3ª edição do Curso sobre Endometriose Intestinal foi realizada em Cascavel

A endometriose se caracteriza pelo crescimento do endométrio (tecido que reveste o útero) fora do órgão, sendo uma enfermidade inflamatória crônica. Entre os sintomas estão as cólicas menstruais intensas, dores durante relações sexuais, alterações intestinais e dificuldades para engravidar. Isso ocorre porque todos os meses o endométrio fica mais espesso, preparado para receber um óvulo fecundado. Quando a gravidez não acontece, o endométrio se desfaz sendo expelido pela menstruação, porém, se ele aumentar e acumular em outras regiões como ovários e trompas, surge a endometriose. As causas ainda são desconhecidas, mas em situações de doença na família, as chances de desenvolvimento são maiores. Além disso, o risco de câncer de ovário também é maior para mulheres que convivem com a patologia.
Apesar de atingir cerca de 176 milhões de mulheres em todo o mundo, a doença ainda é pouco conhecida, o que prejudica o diagnóstico.

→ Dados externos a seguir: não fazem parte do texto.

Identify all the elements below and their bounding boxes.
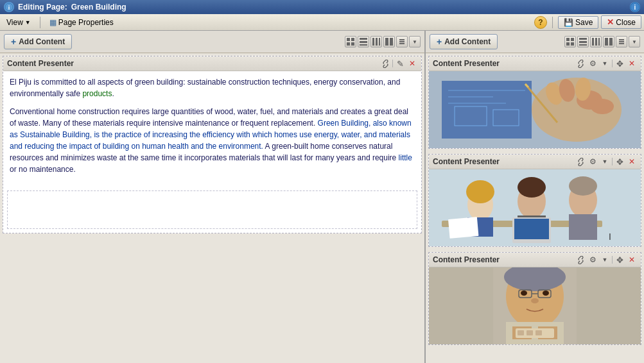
- left-edit-icon[interactable]: ✎: [395, 58, 405, 69]
- svg-rect-21: [566, 42, 570, 46]
- view-menu[interactable]: View ▼: [3, 17, 35, 28]
- svg-rect-13: [379, 38, 380, 46]
- svg-point-43: [591, 99, 614, 114]
- svg-rect-6: [347, 42, 350, 46]
- right-block-3-gear-dropdown[interactable]: ▼: [600, 255, 610, 265]
- save-icon: 💾: [564, 18, 573, 27]
- svg-rect-77: [518, 330, 524, 335]
- right-block-1-link-icon[interactable]: [575, 58, 586, 69]
- left-toolbar-col2[interactable]: [383, 36, 395, 47]
- svg-rect-26: [592, 38, 594, 46]
- right-panel: + Add Content ▼: [426, 31, 644, 363]
- left-content-toolbar: ▼: [345, 36, 421, 47]
- svg-rect-31: [619, 39, 624, 40]
- left-add-content-bar: + Add Content ▼: [0, 31, 424, 53]
- left-content-block-header: Content Presenter ✎ ✕: [3, 56, 421, 71]
- help-button[interactable]: ?: [534, 16, 547, 29]
- svg-rect-23: [579, 38, 587, 40]
- title-bar-left: i Editing Page: Green Building: [4, 2, 126, 12]
- left-delete-icon[interactable]: ✕: [407, 58, 417, 69]
- toolbar-right: 💾 Save ✕ Close: [558, 15, 641, 29]
- right-add-content-plus-icon: +: [437, 37, 442, 47]
- svg-rect-78: [527, 330, 533, 335]
- left-toolbar-grid1[interactable]: [345, 36, 356, 47]
- close-label: Close: [616, 18, 636, 27]
- page-properties-icon: ▦: [49, 18, 57, 27]
- svg-rect-27: [595, 38, 597, 46]
- svg-text:i: i: [634, 4, 636, 11]
- right-block-3-delete-icon[interactable]: ✕: [627, 255, 637, 265]
- right-block-3-separator: [612, 256, 613, 264]
- right-block-1-move-icon[interactable]: ✥: [614, 58, 625, 69]
- svg-rect-16: [399, 39, 405, 40]
- left-content-text: El Piju is committed to all aspects of g…: [3, 71, 421, 187]
- right-block-1-delete-icon[interactable]: ✕: [627, 58, 637, 69]
- svg-text:I: I: [609, 232, 611, 242]
- right-block-3-link-icon[interactable]: [575, 255, 586, 265]
- left-add-content-button[interactable]: + Add Content: [4, 34, 72, 49]
- svg-rect-59: [569, 214, 597, 240]
- right-block-2-image: I: [429, 169, 641, 246]
- right-block-2-delete-icon[interactable]: ✕: [627, 156, 637, 167]
- left-toolbar-dropdown[interactable]: ▼: [409, 36, 421, 47]
- right-toolbar-dropdown[interactable]: ▼: [629, 36, 640, 47]
- title-bar-right: i: [630, 2, 640, 12]
- products-highlight: products: [82, 89, 112, 98]
- svg-rect-29: [605, 38, 608, 46]
- left-content-block-title: Content Presenter: [7, 59, 74, 68]
- svg-rect-28: [598, 38, 600, 46]
- left-toolbar-settings[interactable]: [396, 36, 408, 47]
- right-block-2-gear-dropdown[interactable]: ▼: [600, 156, 610, 167]
- left-link-icon[interactable]: [380, 58, 390, 69]
- svg-rect-79: [535, 330, 542, 335]
- svg-text:i: i: [8, 4, 10, 11]
- left-panel: + Add Content ▼: [0, 31, 426, 363]
- svg-rect-7: [351, 42, 354, 46]
- svg-rect-20: [571, 38, 574, 41]
- right-toolbar-settings[interactable]: [616, 36, 627, 47]
- right-add-content-button[interactable]: + Add Content: [430, 34, 498, 49]
- right-block-1-gear-dropdown[interactable]: ▼: [600, 58, 610, 69]
- left-toolbar-col1[interactable]: [370, 36, 382, 47]
- right-block-3-header: Content Presenter ⚙ ▼ ✥ ✕: [429, 253, 641, 267]
- right-block-3-title: Content Presenter: [433, 255, 500, 264]
- right-block-2-move-icon[interactable]: ✥: [614, 156, 625, 167]
- menu-separator-2: [552, 17, 553, 28]
- editing-page-label: Editing Page:: [18, 3, 67, 12]
- svg-point-55: [518, 177, 546, 198]
- right-toolbar-grid2[interactable]: [577, 36, 589, 47]
- right-block-1-gear-icon[interactable]: ⚙: [587, 58, 598, 69]
- worker-image: [429, 267, 641, 344]
- right-block-2-link-icon[interactable]: [575, 156, 586, 167]
- right-content-toolbar: ▼: [564, 36, 640, 47]
- svg-rect-5: [351, 38, 354, 41]
- svg-rect-9: [360, 41, 367, 43]
- svg-rect-14: [385, 38, 388, 46]
- save-button[interactable]: 💾 Save: [558, 16, 598, 29]
- svg-rect-32: [619, 41, 624, 42]
- left-content-block-actions: ✎ ✕: [380, 58, 417, 69]
- svg-rect-22: [571, 42, 574, 46]
- right-toolbar-col1[interactable]: [590, 36, 602, 47]
- right-block-2-gear-icon[interactable]: ⚙: [587, 156, 598, 167]
- right-add-content-bar: + Add Content ▼: [426, 31, 644, 53]
- right-toolbar-col2[interactable]: [603, 36, 614, 47]
- right-add-content-label: Add Content: [444, 37, 491, 46]
- svg-rect-8: [360, 38, 367, 40]
- info-icon: i: [630, 2, 640, 12]
- team-image: I: [429, 169, 641, 246]
- left-toolbar-grid2[interactable]: [358, 36, 369, 47]
- svg-point-67: [521, 291, 527, 296]
- left-add-content-label: Add Content: [19, 37, 65, 46]
- svg-point-52: [466, 180, 494, 203]
- right-block-3-image: [429, 267, 641, 344]
- svg-rect-80: [429, 267, 493, 344]
- right-block-3-gear-icon[interactable]: ⚙: [587, 255, 598, 265]
- right-block-3-move-icon[interactable]: ✥: [614, 255, 625, 265]
- svg-rect-11: [372, 38, 374, 46]
- green-building-highlight: Green Building, also known as Sustainabl…: [10, 119, 412, 151]
- help-label: ?: [538, 18, 543, 27]
- page-properties-menu[interactable]: ▦ Page Properties: [46, 17, 117, 28]
- right-toolbar-grid1[interactable]: [564, 36, 576, 47]
- close-button[interactable]: ✕ Close: [601, 15, 641, 29]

De acordo com a Associação Brasileira de Endometriose e Ginecologia Minimamente Invasiva (SBE), a carência de centros de atendimentos especializados também é um fator dificultoso no diagnóstico e tratamento eficaz. No Brasil, aproximadamente sete milhões de mulheres sofrem com a doença e mais de 600 mil desenvolvem no intestino (endometriose intestinal). Nos casos avançados, o tratamento é eminentemente cirúrgico. Outro dado preocupante divulgado pela SBE, é que entre 10 a 15% das mulheres em idade reprodutiva (13 a 45 anos) podem apresentar a patologia e 30% tem a possibilidade de ficarem estéreis.
Para debater sobre o assunto, o Curso de Endometriose Intestinal foi realizado nos dias 16 e 17 de março em Cascavel, no Hospital Gênesis. O evento contou com a participação dos especialistas mais renomados das áreas de ginecologia, coloproctologia, urologia, cirurgia digestiva e radiologia de todo o país, que compartilharam informações sobre sintomas, diagnóstico e a importância dos tratamentos interdisciplinares.

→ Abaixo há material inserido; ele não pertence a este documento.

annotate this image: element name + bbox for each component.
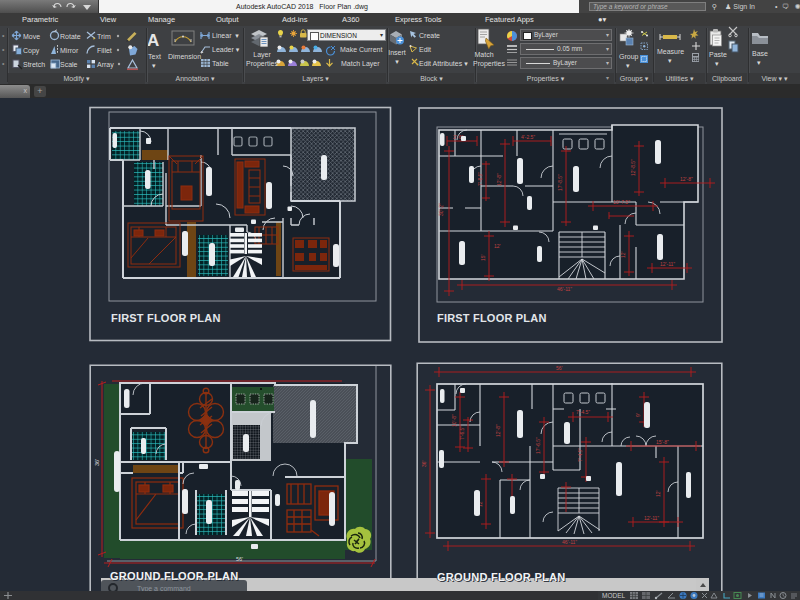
svg-text:FIRST FLOOR PLAN: FIRST FLOOR PLAN [437, 312, 547, 324]
svg-text:15'-8": 15'-8" [656, 439, 669, 445]
svg-text:12'-8": 12'-8" [680, 176, 693, 182]
svg-text:36': 36' [94, 459, 100, 466]
svg-text:36': 36' [421, 460, 427, 467]
svg-text:4'-2.5": 4'-2.5" [521, 134, 535, 140]
svg-text:12': 12' [494, 243, 501, 249]
svg-text:10'-7.5": 10'-7.5" [613, 199, 630, 205]
svg-text:7'-4.5": 7'-4.5" [577, 448, 583, 462]
svg-text:7'-8.5": 7'-8.5" [477, 172, 483, 186]
svg-text:12': 12' [655, 490, 661, 497]
svg-text:12'-11": 12'-11" [660, 261, 675, 267]
svg-text:56': 56' [556, 365, 563, 371]
svg-text:46'-11": 46'-11" [562, 539, 577, 545]
svg-text:12'-11": 12'-11" [644, 515, 659, 521]
svg-text:30'-2": 30'-2" [438, 203, 444, 216]
svg-text:FIRST FLOOR PLAN: FIRST FLOOR PLAN [111, 312, 221, 324]
svg-text:15': 15' [480, 254, 486, 261]
svg-text:9': 9' [635, 413, 641, 417]
svg-text:12'-8.5": 12'-8.5" [630, 159, 636, 176]
svg-text:A: A [147, 31, 159, 50]
svg-text:56': 56' [236, 556, 243, 562]
svg-text:12': 12' [620, 251, 626, 258]
svg-text:17'-8.5": 17'-8.5" [557, 174, 563, 191]
svg-text:7'-6.5": 7'-6.5" [459, 426, 465, 440]
svg-text:7'-4.5": 7'-4.5" [576, 409, 590, 415]
svg-text:46'-11": 46'-11" [557, 286, 572, 292]
svg-text:12'-8": 12'-8" [495, 424, 501, 437]
svg-text:10'-8": 10'-8" [451, 414, 457, 427]
svg-text:12'-8": 12'-8" [496, 173, 502, 186]
svg-text:17'-6.5": 17'-6.5" [535, 437, 541, 454]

Dr. Arceu Scanavini Neto (SP) / Coloproctologista
Hospital Israelita Albert Einstein

“O Curso de Endometriose Intestinal é inovador e aborda a endometriose no ponto de vista multidisciplinar. As pacientes com este problema geralmente são tratadas pelo ginecologista, porém quando a doença está em formas mais graves e não está restrita ao aparelho ginecológico, é necessário o acompanhamento de outras especialidades, principalmente quando se refere ao tratamento cirúrgico. A endometriose pode se manifestar com alterações intestinais (obstrução intestinal ou diarreia no período menstrual), dores pélvicas, dores na região perianal, entre outros sintomas, que levam as mulheres a procurarem o coloproctologista inicialmente. Por isso, é importante reconhecermos estes sinais na hora de realizar um diagnóstico.”
 
Dr. José Anacleto Dutra Resende Júnior (RJ) / Urologista
Hospital Federal da Lagoa e Hospital Universitário Pedro Ernesto
“A urologia ainda possui muitas restrições com relação à endometriose, por isso, todo conhecimento compartilhado é importante. Ainda estamos em processo de aprendizagem sobre a doença e o que ela causa no trato urinário. Ela pode alterar as funções da bexiga, prejudicando seu funcionamento com problemas de retenção da urina (incontinência urinária). Por isso, a troca de informações, experiências e trabalho em conjunto é essencial. O cirurgião deve abordar a doença e tratar a pelve de uma forma mais ampla, com conhecimentos tanto da parte intestinal/coloproctológica, como da parte ginecológica e da urinária, pois, caso o tratamento não seja realizado de forma adequada, há sérios riscos de deixar sequelas gravíssimas nas pacientes.”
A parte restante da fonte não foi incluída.